**WHAT TO DO**
Output each line of the listing exactly, though pictures are not to appear.

************

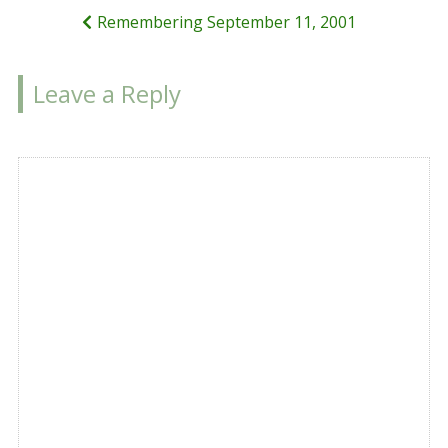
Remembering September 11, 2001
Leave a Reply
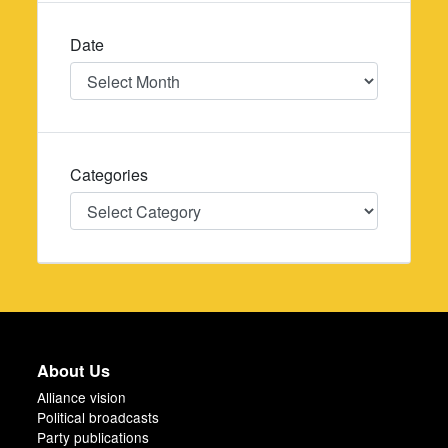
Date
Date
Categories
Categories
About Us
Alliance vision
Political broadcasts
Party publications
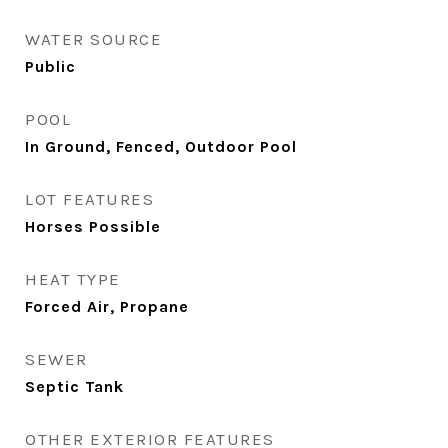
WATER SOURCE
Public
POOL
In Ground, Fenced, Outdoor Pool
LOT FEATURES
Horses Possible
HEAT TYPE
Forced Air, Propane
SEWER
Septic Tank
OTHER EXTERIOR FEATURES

************

**SOLUTION FOR THIS TASK**
Remembering September 11, 2001
Leave a Reply
Date
Date
Categories
Categories
About Us
Alliance vision
Political broadcasts
Party publications
WATER SOURCE
Public
POOL
In Ground, Fenced, Outdoor Pool
LOT FEATURES
Horses Possible
HEAT TYPE
Forced Air, Propane
SEWER
Septic Tank
OTHER EXTERIOR FEATURES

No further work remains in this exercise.